TASK STATEMENT — Could you find each line of the data below that contains the word "Vallecano" and copy those lines?

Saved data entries
= = = =
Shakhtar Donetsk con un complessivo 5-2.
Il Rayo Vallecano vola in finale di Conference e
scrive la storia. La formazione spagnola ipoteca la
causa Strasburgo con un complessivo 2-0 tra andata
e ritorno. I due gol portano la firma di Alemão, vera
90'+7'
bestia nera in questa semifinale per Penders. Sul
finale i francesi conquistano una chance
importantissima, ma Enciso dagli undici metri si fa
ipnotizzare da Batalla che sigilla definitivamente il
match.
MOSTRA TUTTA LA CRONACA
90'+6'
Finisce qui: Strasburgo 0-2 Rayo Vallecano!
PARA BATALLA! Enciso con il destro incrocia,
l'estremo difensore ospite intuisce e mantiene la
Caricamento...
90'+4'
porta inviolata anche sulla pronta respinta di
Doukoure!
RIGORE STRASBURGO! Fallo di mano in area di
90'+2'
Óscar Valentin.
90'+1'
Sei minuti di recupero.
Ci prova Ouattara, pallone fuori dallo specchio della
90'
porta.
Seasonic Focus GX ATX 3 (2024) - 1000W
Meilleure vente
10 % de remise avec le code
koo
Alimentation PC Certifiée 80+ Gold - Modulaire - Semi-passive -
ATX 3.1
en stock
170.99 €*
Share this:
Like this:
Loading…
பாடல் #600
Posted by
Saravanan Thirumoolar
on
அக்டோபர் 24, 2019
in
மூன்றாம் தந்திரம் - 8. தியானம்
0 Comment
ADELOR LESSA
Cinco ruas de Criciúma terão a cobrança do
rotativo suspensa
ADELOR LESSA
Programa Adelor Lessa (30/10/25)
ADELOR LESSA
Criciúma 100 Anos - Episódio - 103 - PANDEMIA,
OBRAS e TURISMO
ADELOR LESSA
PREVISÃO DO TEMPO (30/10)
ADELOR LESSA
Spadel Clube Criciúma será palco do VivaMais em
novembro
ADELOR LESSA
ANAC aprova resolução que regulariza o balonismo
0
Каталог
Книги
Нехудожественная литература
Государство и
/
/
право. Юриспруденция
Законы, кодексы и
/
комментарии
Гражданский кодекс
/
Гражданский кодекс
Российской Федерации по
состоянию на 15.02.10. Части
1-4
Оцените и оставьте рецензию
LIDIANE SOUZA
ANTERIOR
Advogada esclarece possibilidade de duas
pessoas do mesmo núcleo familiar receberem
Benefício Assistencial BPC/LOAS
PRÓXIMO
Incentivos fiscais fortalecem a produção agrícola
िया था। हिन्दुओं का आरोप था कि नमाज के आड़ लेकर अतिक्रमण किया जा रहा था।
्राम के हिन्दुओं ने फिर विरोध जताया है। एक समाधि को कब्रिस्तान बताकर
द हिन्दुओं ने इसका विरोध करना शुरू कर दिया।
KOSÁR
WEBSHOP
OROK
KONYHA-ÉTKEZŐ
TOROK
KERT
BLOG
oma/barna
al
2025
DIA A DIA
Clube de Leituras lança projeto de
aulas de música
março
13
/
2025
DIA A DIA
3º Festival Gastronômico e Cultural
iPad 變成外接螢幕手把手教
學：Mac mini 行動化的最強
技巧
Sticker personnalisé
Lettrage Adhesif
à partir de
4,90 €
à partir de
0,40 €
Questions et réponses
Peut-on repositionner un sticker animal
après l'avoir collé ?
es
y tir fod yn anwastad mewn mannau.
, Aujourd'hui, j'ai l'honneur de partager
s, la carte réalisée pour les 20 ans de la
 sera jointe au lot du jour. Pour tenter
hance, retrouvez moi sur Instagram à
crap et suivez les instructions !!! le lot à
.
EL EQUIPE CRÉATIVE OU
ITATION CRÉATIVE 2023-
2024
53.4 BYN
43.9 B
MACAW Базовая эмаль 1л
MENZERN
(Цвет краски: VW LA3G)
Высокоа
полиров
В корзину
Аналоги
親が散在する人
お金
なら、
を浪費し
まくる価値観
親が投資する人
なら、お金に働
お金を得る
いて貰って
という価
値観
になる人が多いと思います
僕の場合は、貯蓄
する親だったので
= = = =
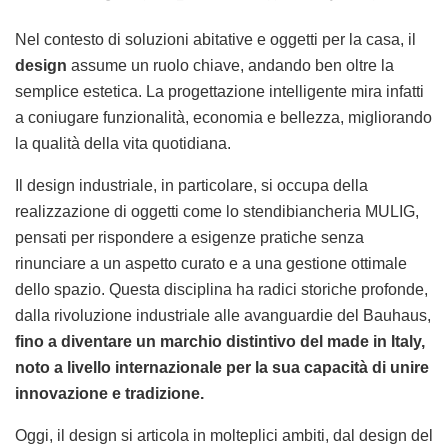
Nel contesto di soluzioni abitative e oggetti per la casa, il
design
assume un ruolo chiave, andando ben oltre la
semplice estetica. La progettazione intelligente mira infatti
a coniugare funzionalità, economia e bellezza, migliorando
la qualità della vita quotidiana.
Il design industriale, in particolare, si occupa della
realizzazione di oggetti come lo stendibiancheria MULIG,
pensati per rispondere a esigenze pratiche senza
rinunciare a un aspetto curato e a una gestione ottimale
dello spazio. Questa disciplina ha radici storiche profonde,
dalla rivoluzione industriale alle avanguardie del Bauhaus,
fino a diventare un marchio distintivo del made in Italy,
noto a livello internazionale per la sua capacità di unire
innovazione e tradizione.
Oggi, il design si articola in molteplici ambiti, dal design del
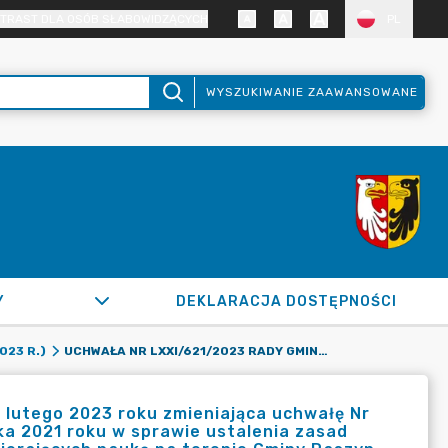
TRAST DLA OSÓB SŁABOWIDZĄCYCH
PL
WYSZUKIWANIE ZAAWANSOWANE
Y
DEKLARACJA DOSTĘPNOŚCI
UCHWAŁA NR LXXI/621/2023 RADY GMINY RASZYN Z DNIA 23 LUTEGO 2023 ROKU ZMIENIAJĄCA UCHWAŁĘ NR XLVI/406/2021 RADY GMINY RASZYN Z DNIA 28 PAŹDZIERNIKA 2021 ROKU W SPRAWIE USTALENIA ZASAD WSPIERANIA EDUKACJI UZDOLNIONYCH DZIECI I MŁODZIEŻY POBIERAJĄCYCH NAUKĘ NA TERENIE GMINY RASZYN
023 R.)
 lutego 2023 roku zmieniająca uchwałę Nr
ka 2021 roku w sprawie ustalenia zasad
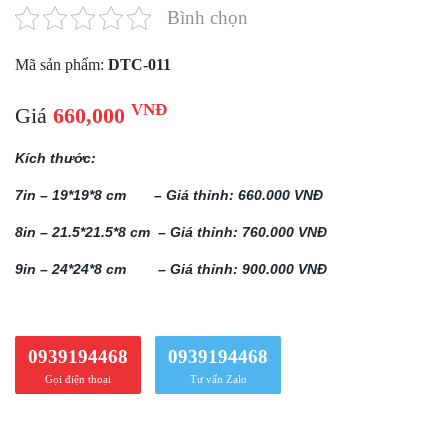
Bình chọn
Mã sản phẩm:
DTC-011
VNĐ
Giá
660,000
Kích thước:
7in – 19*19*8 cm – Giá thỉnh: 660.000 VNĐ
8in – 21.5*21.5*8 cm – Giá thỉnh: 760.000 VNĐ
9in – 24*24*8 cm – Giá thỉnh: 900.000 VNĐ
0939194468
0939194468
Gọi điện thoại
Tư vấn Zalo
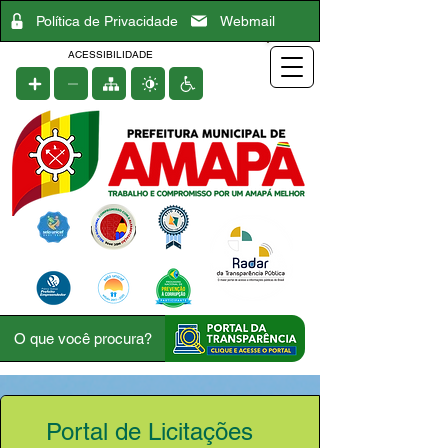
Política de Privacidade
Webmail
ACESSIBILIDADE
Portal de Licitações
= = = =
RESPONSE AREA —
Il Rayo Vallecano vola in finale di Conference e
Finisce qui: Strasburgo 0-2 Rayo Vallecano!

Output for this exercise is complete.